Making big demands of the future.

Quiet Babylon

Living in the Future

Wednesday May 20, 2009 || by Tim!

“The future”’s glamor, its sexiness. It’s never just one day. We don’t imagine May 20, 2050. The present is almost always the one given day.
Unless something starkly Ubertrending happens, and usually something bad. And that’s when the present feels like “the future”.
–William Gibson on twitter.

I feel like I live in the future ALL THE TIME.

My camera is a sleek flat rectangle just like in Transmetropolitan. Except that my camera is also a phone and a networked computer which contains a map of the world that knows where I am along with a growing portion all of the knowledge.

I have the Internet. Everyone has the Internet. We’re giving out laptops to children, except that this might not matter, because everyone wants a cellphone instead. What’s a cellphone? It’s the word we use to prevent our brains freaking from the fact that we all carry around personal radios, (with way more function than Star Trek communicators) that link us to a global satellite network. Like talking about wireless cable.

The hand of Doom (Mister Disaster serie 08)I just got back from 2 weeks in Thailand on business. I didn’t have working water every morning, but everyone had working miracle gizmos that we barely noticed. I got frustrated when network difficulties made it kind of choppy to talk to a teleconference of people all around the globe. For free!

The nation state is under pressure from without and within. Corruption is rampant and crushing. More and more corporations and individuals are becoming truly transnational.

Every day, people upload free video of new marvels and wonders. They’re commercializing Electric Cars!

Flying robots (ROBOTS!) are used to fight wars with shadowy terrorist organizations on the edge of law-bound civilization.

Need I mention that the world might be facing either an economic or environmental apocalypse (or both!).

We have a space station now, though it doesn’t really work very well. The Chinese have a space program. And possibly an army of hackers.

Did I mention, there were PIRATES? Not, like, fun swashbuckling pirates, but high tech, globally networked pirates.

This is not the bright gleaming future of certain kinds of science fiction, but it is the messy, complicated future of the science fiction I grew up with. It may be wrong on the details, but in tone, this is sometimes terrifyingly close to the 1980s worlds of Gibson and Sterling and that whole crowd.
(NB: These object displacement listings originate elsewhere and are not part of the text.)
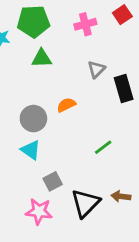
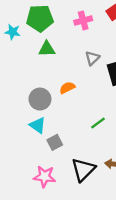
gray square: (53, 181) -> (55, 142), moved

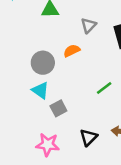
gray triangle: (92, 58) -> (89, 25), moved
black triangle: (83, 170) -> (89, 137), size x0.7

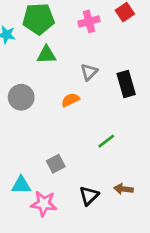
gray circle: (43, 63) -> (21, 97), moved
cyan triangle: (40, 90) -> (21, 185), moved, turned -36

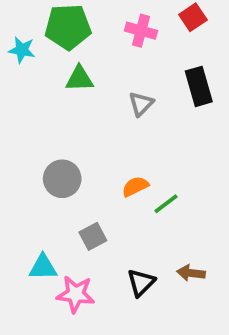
pink cross: (89, 21) -> (141, 31), turned 30
black rectangle: (126, 84) -> (199, 86), moved
gray circle: (21, 97) -> (62, 179), moved
orange semicircle: (70, 100) -> (135, 186), moved

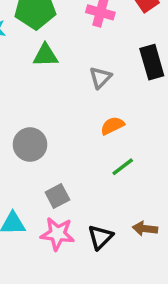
orange semicircle: (135, 186) -> (112, 126), moved
pink star: (76, 294) -> (57, 234), moved

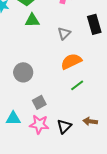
orange semicircle: (112, 126) -> (71, 61), size x1.5

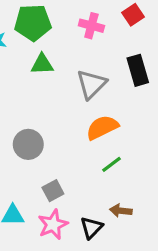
gray triangle: (64, 33) -> (91, 84), size x1.5
brown arrow: (90, 121) -> (121, 211), moved
pink star: (39, 124) -> (53, 225), turned -30

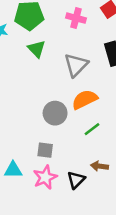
green triangle: (42, 64) -> (37, 49), turned 48
gray circle: (28, 144) -> (55, 113), moved
gray square: (53, 191) -> (45, 150), turned 35

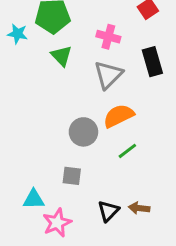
pink cross: (76, 18) -> (108, 37), moved
brown arrow: (99, 166) -> (139, 208), moved
pink star: (45, 177) -> (57, 223), moved

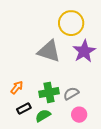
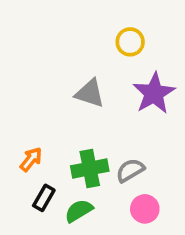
yellow circle: (71, 23) -> (130, 42), size x0.6
gray triangle: (49, 51) -> (90, 93), size x0.7
black rectangle: (24, 109) -> (44, 198), turned -32

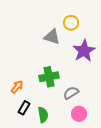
gray triangle: (90, 93) -> (52, 37), moved
green cross: (90, 169) -> (49, 77), moved
green semicircle: (79, 211) -> (43, 115), turned 112

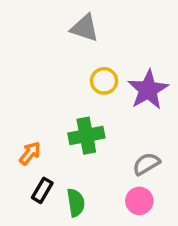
yellow circle: (71, 23) -> (104, 81), moved
gray triangle: (52, 37) -> (85, 28), moved
gray semicircle: (71, 93) -> (146, 164), moved

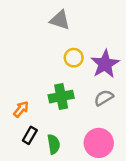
gray semicircle: (146, 164) -> (104, 98), moved
pink circle: (139, 201) -> (99, 143), size x1.5

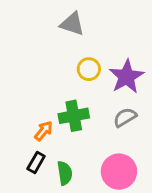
orange arrow: (21, 109) -> (44, 131), moved

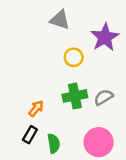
purple star: (126, 77) -> (105, 37), moved
green cross: (74, 116) -> (75, 96), moved

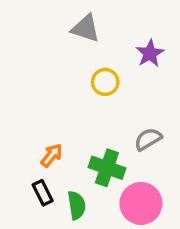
purple star: (105, 37) -> (150, 53), size x0.7
green cross: (75, 96) -> (107, 168), moved, turned 30
black rectangle: (30, 135) -> (43, 193), turned -56

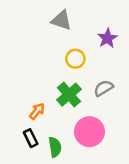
gray semicircle: (148, 139) -> (104, 88), moved
green cross: (107, 168) -> (69, 95), moved, turned 30
pink circle: (141, 203) -> (89, 132), moved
I think it’s telling that the crew I grew up reading are writing closer to the present these days (or even the past).

P.S. Nuclear Lighthouses.

Creative Commons License photo credit: Midnight-digital


|| Filed under: complaining, futurity ||
  • Alice
    It's the videoconferencing that gets me. Because when I was a kid, it was Star Trek, and now it's perfectly normal.
  • Not to mention sliding doors!
  • Bags being kitted out like a street samurai.

    Also, Video Conferencing I do everyday and I still marvel at it. I remember when you could first use the internet to video conference from one computer to another and thinking how awesome that was.

    The future is Now ... has been since the late 90's.
  • Louisa
    I find it's too bad that the way technology progresses (rather than, you know, spontaneously generating) means we've already gotten used to a concept before it comes into being, and I make a point of occasionally taking a look at the tools I'm using and being amazed.

    I can distinctly recall at some point in the early to mid nineties thinking about the very futuristic concept of handheld computers, and it taking several years of Palm versions before realizing Hey! The future is now!

    I had the same thing happen recently thinking about the iphone vs. a book on "future" technology dating from the eighties that spoke of handheld computers that were also used for communication and had GPS.

    Still waiting for the houses they promised, though.